Saved entries

_ _ _ _

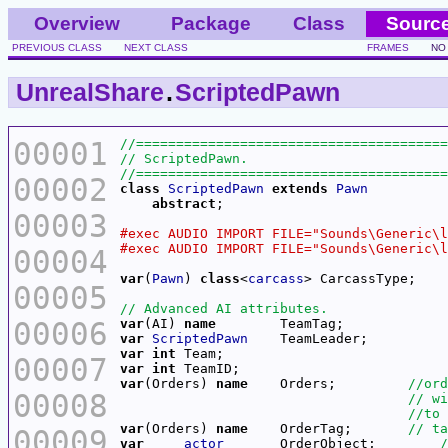
Overview
Package
Class
Sourc
PREVIOUS CLASS
NEXT CLASS
FRAMES
NO
UnrealShare
.
ScriptedPawn
00001
00002
class
ScriptedPawn
extends
Pawn
abstract
00003
00004
var
(
Pawn
) 
class
<
carcass
00005
00006
var
(AI) 
name
var
ScriptedPawn
var
int
00007
var
int
var
(Orders) 
name
    Orders;         
00008
var
(Orders) 
name
    OrderTag;       
00009
var
actor
       OrderObject;        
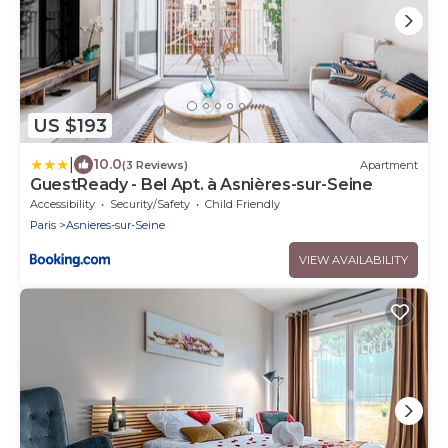
US $193
|
10.0
(3 Reviews)
Apartment
GuestReady - Bel Apt. à Asnières-sur-Seine
Accessibility
Security/Safety
Child Friendly
Paris
Asnieres-sur-Seine
VIEW AVAILABILITY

_ _ _ _

Every entry is to be reproduced word for word, and no image is carried over.

Overview
Package
Class
Sourc
PREVIOUS CLASS
NEXT CLASS
FRAMES
NO
UnrealShare
.
ScriptedPawn
00001
00002
class
ScriptedPawn
extends
Pawn
abstract
00003
00004
var
(
Pawn
) 
class
<
carcass
00005
00006
var
(AI) 
name
var
ScriptedPawn
var
int
00007
var
int
var
(Orders) 
name
    Orders;         
00008
var
(Orders) 
name
    OrderTag;       
00009
var
actor
       OrderObject;        
US $193
|
10.0
(3 Reviews)
Apartment
GuestReady - Bel Apt. à Asnières-sur-Seine
Accessibility
Security/Safety
Child Friendly
Paris
Asnieres-sur-Seine
VIEW AVAILABILITY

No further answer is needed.